Provided information START

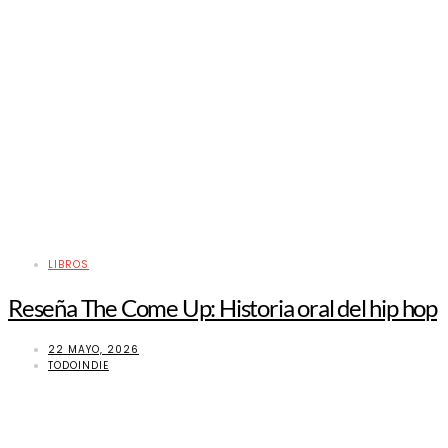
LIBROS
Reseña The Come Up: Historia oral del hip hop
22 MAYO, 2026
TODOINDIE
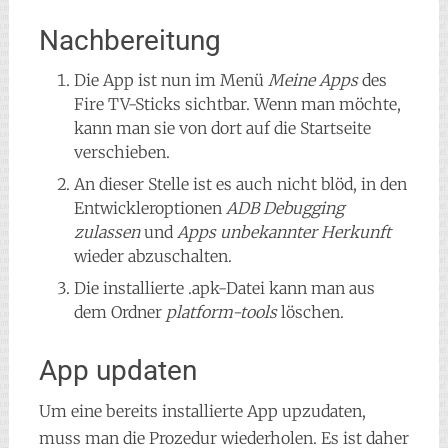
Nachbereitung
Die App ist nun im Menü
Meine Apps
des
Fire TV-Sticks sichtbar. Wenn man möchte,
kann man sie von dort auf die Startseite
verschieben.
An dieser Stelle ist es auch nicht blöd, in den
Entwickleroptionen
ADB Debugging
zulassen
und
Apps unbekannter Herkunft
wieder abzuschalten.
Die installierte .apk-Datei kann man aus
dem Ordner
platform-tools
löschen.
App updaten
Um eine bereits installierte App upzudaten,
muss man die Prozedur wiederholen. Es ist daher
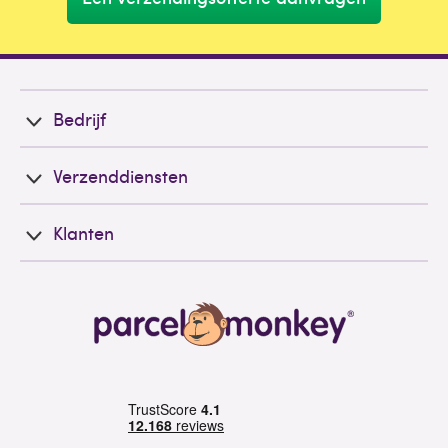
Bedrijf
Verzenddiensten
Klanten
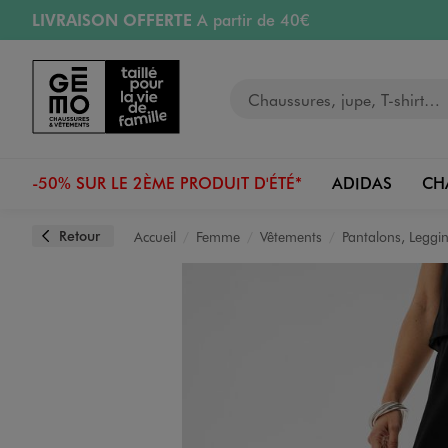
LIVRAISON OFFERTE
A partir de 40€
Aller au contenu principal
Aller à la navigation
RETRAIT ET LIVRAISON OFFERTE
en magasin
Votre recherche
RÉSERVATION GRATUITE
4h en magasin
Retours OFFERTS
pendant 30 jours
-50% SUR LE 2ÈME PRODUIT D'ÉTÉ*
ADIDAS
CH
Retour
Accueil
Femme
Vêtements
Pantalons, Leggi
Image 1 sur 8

Provided information END

• **Activity**
Every line of the listing that includes the word "OFFERTE" forms the answer.

• **Solution for this problem**
LIVRAISON OFFERTE
RETRAIT ET LIVRAISON OFFERTE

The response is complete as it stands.